## Dataset content
BEGIN

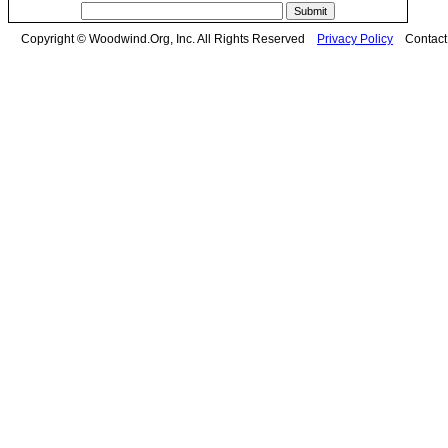
Copyright © Woodwind.Org, Inc. All Rights Reserved
Privacy Policy
Contac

END

## Aim of the task
Once the pictures are set aside, please output all the data word for word.

## Task result
Copyright © Woodwind.Org, Inc. All Rights Reserved
Privacy Policy
Contac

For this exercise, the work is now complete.